Thursday, May 7, 2009

To Every Thing, There is a Season

Amy captures the spirit of the week graciously: "wow, a lot of big stuff this week, a lot of worry about our loved ones. if i had the perfect balm to heal these pixie souls, i'd share it. all i have, though, is some virtual amish friendship bread. would you all like it vanilla or butterscotch?"

Condolences to Margalit and Sara on their losses, and on the angst still flowing from the newly departed. Pixie thoughts are with you.

Crossed Pixie Fingers Award to JenR, whose little one had ear tube surgery. Glad to hear things are better!

Hormones Aplenty, Hormones Galore Award to Esperanza, who finds that even a wisp of hair and her glasses are conspiring to irritate her these days.

Exploding Head Award to Klee; we all hope that migraine goes away and stays there.

Madeleine wins the Old Skool Award for her classic whine about pimples: "You know what I hate? Pimples that won't get better but they won't get worse.

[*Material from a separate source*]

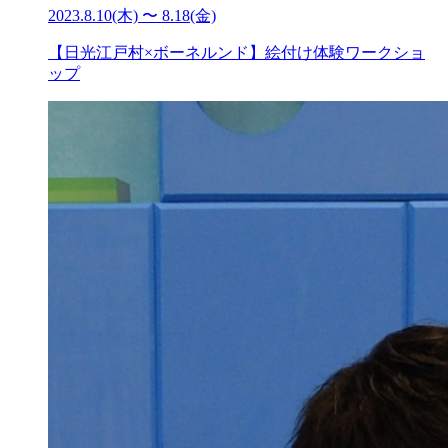
2023.8.10(木) 〜 8.18(金)
【日光江戸村×ボーネルンド】絵付け体験ワークショ
ップ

At least when a pimple gets worse you know you are moving along toward healing. The fireplacing unchanging painful under-the-skin pimples make me crazy."

Meeting, Shmeeting Award to Sue, who has fireplacing workshops during her vacation. Many good healing thoughts for her Ouzo, currently in the kitty hospital.

CuteCuteCute Award to Liz, who reports "liddle baybee foxes!!! Right outside my office building!!! Five of them!" Sue wins a coveted Elevated Risk of Mullet Award for her response: "Foxes!!!! (I have this image suddenly of Steve Martin in polyester pants from SNL in the 70s)."

Bed Inspection Award to Redzils, who was offered a place to stay with an old family friend, but only if her boyfriend from 4,000 miles away (or the apparently suspected hundreds of them) never darkens their doorstep. Thanks, old family friend! Geesh. Liz also earns an Elevated Risk of Mullet Award for her response, "Redzils, sounds like they need a rectal polectomy."

The What’s So Great About Technology Award to Madeleine, whose mom just got Skype. Sympathy, too, to Genevieve, who sees this horror approaching and is already strategizing to hide the eye rolls during parental calls.

Grading Hell Award to Amy, who is DONE with the grading! But had to flunk all the miscreants who think their teacher is too stupid to know about the Google and the cut-n-paste function of computers.

Long-Distance Mama Award to Elizabeth, who must travel on Mother’s Day.

Happy Mother’s Day to all the moms in Pixieland! May your toast be unburned, and your beloveds warm your hearts.

Thanks for playing! See you again next week!

Monday, May 4, 2009

Turn, turn, turn

This past weekend was Moms' Weekend at my daughter's U, and it was wonderful! We had a great time -- pottery sale, dinner/movie/comedy show etc. with her best friend and best friend's wonderful mom, Pet Day at the Vet School, shopping, more eating and hanging out, lots of talking & laughing, etc.

The only thing that went wrong was my brain, when I messed up on the time for the return airport shuttle, missed it, missed any chance of lunch, and barely made my flight. Oh, and my old reliable rollerbag also died on the way up, the handle permanently extended. And I accidentally threw away a lovely handmade glass pendant that I bought for $1.50 [1/2 off, because we got there late] at the pottery sale -- it was worth a lot more.

OK, here's my real Antiwhine/Whine: my baby girl [age 20] was just officially accepted to an exchange program in Japan next school year. ALL of next school year! I'm so proud, but this brings tears to my eyes, and every so often I hyperventilate. How am I going to be graceful about this??

Please bring your whines and cheeze. We may as well wallow together.